Wabauskang First Nation members make back to school nourishing with SchoolBOX North Lunch Program
It’s back to school this week for kids in the Keewatin Patricia District School Board in Northwest Ontario, and for those who are living in poverty like one in five other Canadian children, the lack of a nutritious lunch is an obstacle to academic success. Almonte’s SchoolBOX is changing that situation for the better and is seeking donations to support its new SchoolBOX North Lunch Program. For only $10 you can equip a student with a new lunch box, or for $50 you can sponsor a week of healthy lunches.
“More than half of First Nation’s kids live under the poverty line according to the recent Upstream Institute study,” said SchoolBOX North Director Sarah Kerr, “And just as we have done in similar situations in Nicaragua, we undertook to fill in this gap with participation from concerned members of Wabauskang First Nation community.”
The SchoolBOX North Lunch Program is a simple concept – a lunch box packed with healthy food for each child and delivered right on the school bus each morning before leaving the Wabauskang First Nation reserve and making the 110-kilometer journey north to high school and 40-kilometer drive to primary school.
Each lunch includes a healthy main course, loads of snacks and drinks for the day. The program is run by Anishinaabe chef Marshall Moore who recently graduated with his Culinary Management diploma from Canadore College in partnership with the Seven Generations Education Institute in Kenora.

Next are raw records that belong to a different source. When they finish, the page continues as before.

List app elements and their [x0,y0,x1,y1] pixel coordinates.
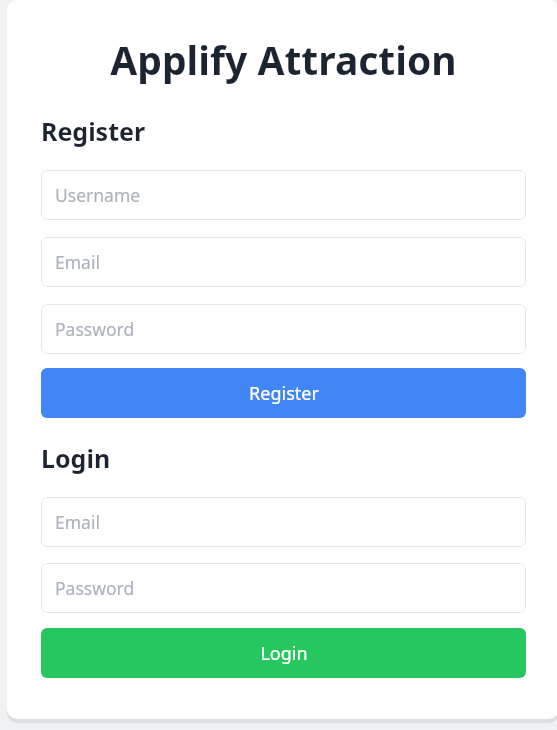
button[interactable]: Username [41,170,526,220]
button[interactable]: Password [41,304,526,354]
staticText: Applify Attraction [41,33,526,86]
button[interactable]: Login [41,628,526,678]
button[interactable]: Email [41,237,526,287]
button[interactable]: Register [41,368,526,418]
staticText: Username [55,183,141,207]
button[interactable]: Email [41,497,526,547]
staticText: Register [249,381,319,406]
staticText: Login [41,441,111,475]
staticText: Password [55,576,135,600]
button[interactable]: Password [41,563,526,613]
staticText: Password [55,317,135,341]
staticText: Email [55,250,100,274]
staticText: Login [260,641,308,666]
staticText: Email [55,510,100,534]
staticText: Register [41,114,146,148]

He has a passion for food and a gift to share it.
“I want to make lunch healthy and fun for every child,” said Moore. “I want them to know that they are loved with this meal and help encourage them to believe that they can do whatever they set their mind to,” added the step-dad of three children.
SchoolBOX North – Wabauskang Library
SchoolBOX is a registered charity that has been ‘making education possible’ for kids in Nicaragua for over a decade and has brought that mission ‘home’ to support Indigenous communities close the education gap with SchoolBOX North.
What began with the simple gift of a notebook and pencil in 2006, quickly evolved into building libraries and classrooms in some of the most impoverished communities in the Americas. To date, SchoolBOX has constructed a total of 104 classrooms, created 81 libraries and delivered 623,465 notebooks to kids, many of those classrooms built with the help of First Nations, Métis and Inuit youth from across Canada.
Chef Marshall Moore connected with SchoolBOX through Terri Meekis, now a Wabauskang First Nations Councillor, who went to build a school for kids in Nicaragua with the Indigenous Youth Empowering Students (IYES) Program in 2012. Her heart for kids was evident and she had streams of children running and playing with her each day on her volunteer trip.
The IYES program supports Indigenous youth to research and share their cultures while on SchoolBOX builds, and then reflect on how they could use what they learned in Nicaragua to make a difference in their communities back home in northern Canada. For Terri, that meant helping to eliminate the education gap on her reserve – a small community without a school or library.
After her second trip to Nicaragua in 2017, Terri decided to create the Wabauskang First Nations Library, which was inaugurated by Ontario Library Services – North in 2018. She then helped to develop the Wabauskang Lunch Program.
“This program is so important,” says Meekis, “as we are incorporating the calls to action from the TRC and the O’Brien Institute research to positively impact our children. It’s about more than just a sandwich. Each lunch box symbolizes our mission to feed to the physical and mental wellbeing of our kids”.
Both the library and new lunch program are close to the hearts of Terri and Marshall who grew up facing massive obstacles to education – from intergenerational trauma of family members who were taken away to residential schools to the lack of access to school in their home community. And yet these two amazing leaders have not only overcome all odds to graduate and pursue further education, they have broken the cycle of poverty that was left by colonialism.
These inspiring parents want to make sure every child has the opportunity to go to school and reach their potential. They know first-hand that this starts with a healthy lunch – a simple intervention proven to increase attendance, improve classroom performance and overall mental wellbeing.
You can help
To support the new lunch program, you can visit www.schoolbox.ca/lunch. For only $10 you can equip a student with a new lunch box or for $50 you can sponsor a week of healthy lunches.
The power of SchoolBOX rests in the simple fact that we are united in our love for all children, and in our belief that education is the key to defeating poverty, wherever we find it. This means providing school supplies and books in Nicaragua, where only half of the kids are getting to high school, as well as providing books and healthy lunches to kids on native reserves in Canada where less than half of kids are finishing high school.
The SchoolBOX team is so grateful to the generous support of our diverse community for ‘making education possible’ for tens of thousands of kids, by way of a simple notebook and pencil or a nourishing lunch. Thank you! Gracias! Miigwetch!